According to two screenshots independently shown to Kansan by students, an anonymous user on Yik Yak declared February 3 “Sexual Assault Day” and encouraged people to play a “game” that awarded points based on the number and place of sexual assaults. engaged.

Druen said officers neither observed nor received any reports of activity related to the post.

“We have never had this type of assignment at the University of Kansas, as far as we know,” Druen said in his email. “We found similar things that had been posted in other communities at various times in the past, but we have no evidence of a direct connection between them and the Yik Yak post.”

Hunter Schram, a freshman from Topeka, and Jamie Conejo, a freshman from Kansas City, Kansas, both learned of the post through a “University of Kansas Class of 2026” group Snapchat. Schram showed a screenshot he took when the post was spread across the group.

“It probably got downgraded really fast,” Schram said. “I think most people found out through KU Snapchat. Having the police contacted and responding to the post made me feel safer.”

Conejo learned of the post through Yik Yak screenshots of people reacting to the deleted message, advising his friends to stay home.

Public security officer Jack Campbell told Kansan that police have no other information to share about the poster’s identity.

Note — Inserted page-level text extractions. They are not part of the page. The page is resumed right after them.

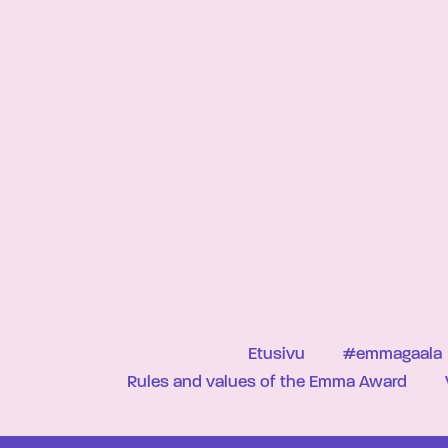
Etusivu
#emmagaala
Rules and values of the Emma Award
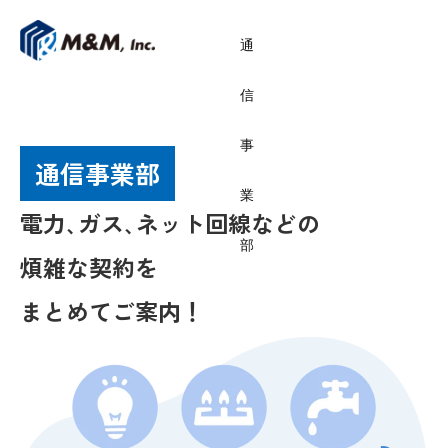
通
信
事
通信事業部
業
電力､ガス､ネット回線などの
部
煩雑な契約を
まとめてご案内！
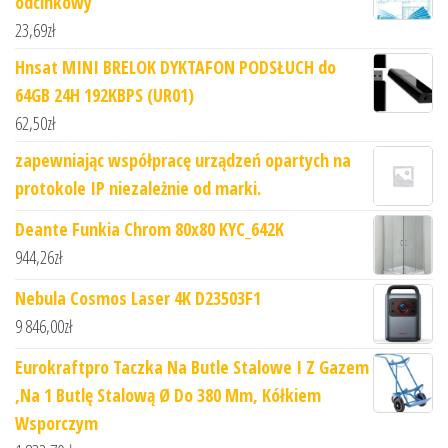
odcinkowy
23,69
zł
Hnsat MINI BRELOK DYKTAFON PODSŁUCH do
64GB 24H 192KBPS (UR01)
62,50
zł
zapewniając współpracę urządzeń opartych na
protokole IP niezależnie od marki.
Deante Funkia Chrom 80x80 KYC_642K
944,26
zł
Nebula Cosmos Laser 4K D23503F1
9 846,00
zł
Eurokraftpro Taczka Na Butle Stalowe I Z Gazem
,Na 1 Butlę Stalową Ø Do 380 Mm, Kółkiem
Wsporczym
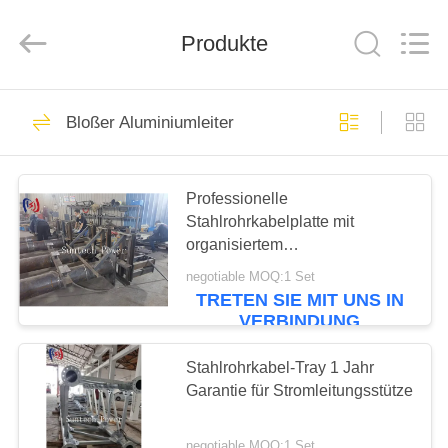
Suntech
Power
Machinery
Produkte
Tools
Co.,Ltd..
All
Rights
Reserved.
ZU
239
Bloßer Aluminiumleiter
HAUSE
Leiter Stringing
Tools
PRODUKTE
Professionelle
Stahlrohrkabelplatte mit
organisiertem
ÜBER
Kabelmanagement Robuste
negotiable MOQ:1 Set
UNS
Konstruktion und Sicherheit für
TRETEN SIE MIT UNS IN
Stromleitungsunterstützung
318
VERBINDUNG
Leiter, der Blöcke
WERKSBESICHTIGUNG
Stahlrohrkabel-Tray 1 Jahr
Garantie für Stromleitungsstütze
aufreiht
QUALITÄTSKONTROLLE
negotiable MOQ:1 Set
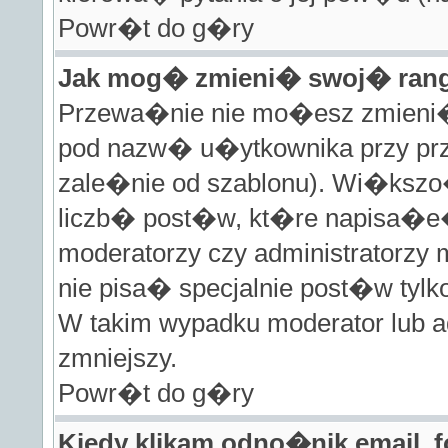
Powr�t do g�ry
Jak mog� zmieni� swoj� ra
Przewa�nie nie mo�esz zmieni� 
pod nazw� u�ytkownika przy prze
zale�nie od szablonu). Wi�ks
liczb� post�w, kt�re napisa�e�
moderatorzy czy administratorz
nie pisa� specjalnie post�w ty
W takim wypadku moderator lub ad
zmniejszy.
Powr�t do g�ry
Kiedy klikam odno�nik email,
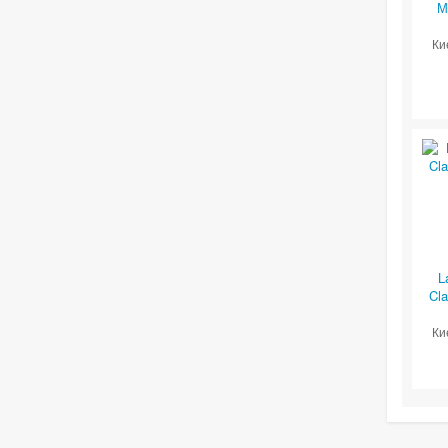
М
Ки
L
Cl
Ки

“Posts like this have a very real impact on people,” Campbell said. “The KU Police Department and the University of Kansas take them very seriously.”

Student body president Sadie Williams had not heard of the Yik Yak incident until contacted by the Kansan.

“There is no excuse for harming or threatening to harm another student or person, whether it is through physical or emotional trauma,” Williams said. “Our campus has wonderful preventive resources and education through SAPEC, and any students who need someone to talk to confidentially should use Care Coordinator, Melissa Foree. She is also an expert in connecting people who have experienced sexual assault with any resource and support.”

If you are concerned about your or someone else’s immediate well-being, call 911.

You can call or text the toll-free 24/7 Suicide and Crisis Lifeline at 988.

You can also schedule your first appointment and follow-up appointments at KU Counseling and Psychological Services (CAPS) by calling 785-864-2277. All Kansas students can access free 24/7 mental health support through the MySSP website and app, available on Android and iOS. You can also call MySSP at 1-866-408-2828.

Lawrence Memorial Hospital’s Emergency Department provides 24/7 crisis mental health services. You can get hospice care and talk to a social worker to develop a safety plan.

Outpatient mental health care is available through the Bert Nash Community Mental Health Center. Bert Nash accepts most insurances, including Tricare. Register for online services or call 785-843-9192 anytime, 24/7.

The 24/7 National Sexual Assault Hotline operated by the National Rape, Abuse and Incest Network is -800-656-4673 and additional resources are available online.